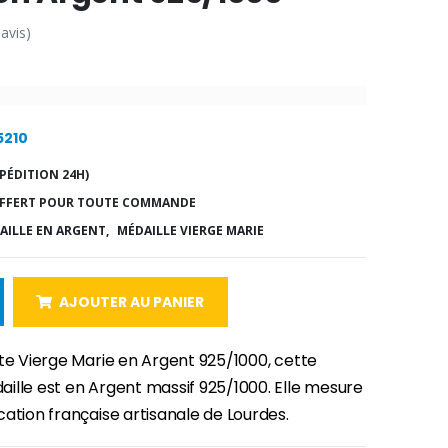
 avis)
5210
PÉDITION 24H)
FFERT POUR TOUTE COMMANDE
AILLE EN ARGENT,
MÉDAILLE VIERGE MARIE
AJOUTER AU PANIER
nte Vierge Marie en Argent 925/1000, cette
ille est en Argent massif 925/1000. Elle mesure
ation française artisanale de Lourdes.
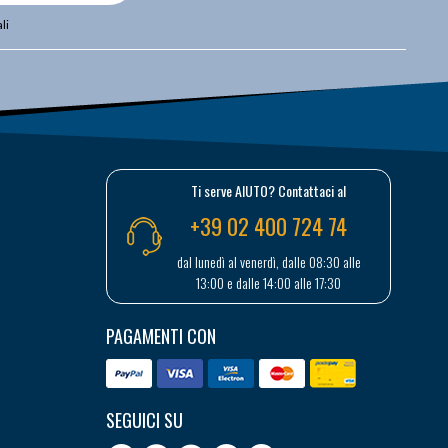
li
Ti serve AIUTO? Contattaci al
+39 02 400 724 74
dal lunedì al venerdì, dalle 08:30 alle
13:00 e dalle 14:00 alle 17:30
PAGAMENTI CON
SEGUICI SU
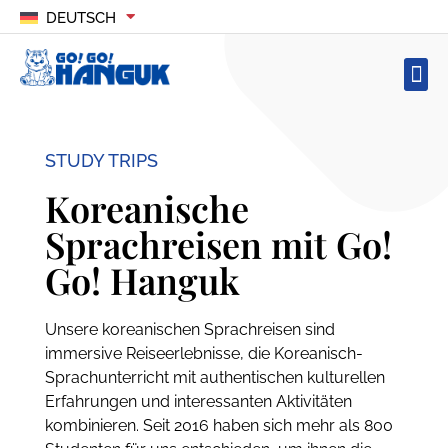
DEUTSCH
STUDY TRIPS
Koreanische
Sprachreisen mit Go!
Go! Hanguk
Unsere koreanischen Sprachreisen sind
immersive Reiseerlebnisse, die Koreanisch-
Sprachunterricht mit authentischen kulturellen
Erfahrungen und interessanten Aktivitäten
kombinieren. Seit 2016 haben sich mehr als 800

---

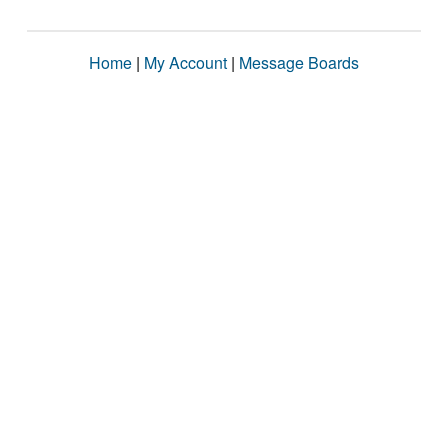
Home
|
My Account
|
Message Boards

==

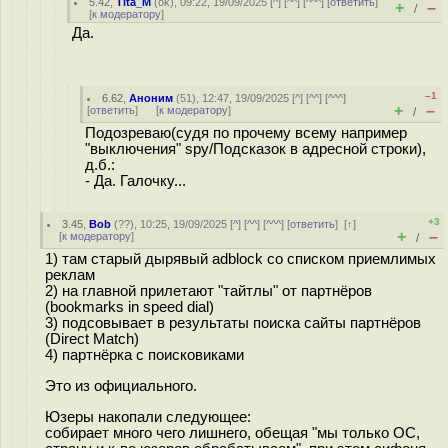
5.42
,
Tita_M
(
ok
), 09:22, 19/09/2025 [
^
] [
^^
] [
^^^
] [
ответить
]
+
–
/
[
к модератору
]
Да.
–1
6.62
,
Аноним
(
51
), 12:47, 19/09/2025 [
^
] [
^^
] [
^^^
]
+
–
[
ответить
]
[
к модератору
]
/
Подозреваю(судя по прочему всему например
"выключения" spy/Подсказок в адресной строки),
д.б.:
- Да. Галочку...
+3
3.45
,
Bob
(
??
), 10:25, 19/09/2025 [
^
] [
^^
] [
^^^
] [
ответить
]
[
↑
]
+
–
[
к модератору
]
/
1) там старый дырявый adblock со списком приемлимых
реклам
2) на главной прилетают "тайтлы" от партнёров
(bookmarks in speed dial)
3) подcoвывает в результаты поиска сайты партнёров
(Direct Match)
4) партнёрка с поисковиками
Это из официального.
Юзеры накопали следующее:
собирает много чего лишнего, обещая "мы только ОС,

#### Instructions to follow:
Go through the records above, find each line with the string "Sprachreisen", and copy it.

#### Response:
Sprachreisen mit Go!
Unsere koreanischen Sprachreisen sind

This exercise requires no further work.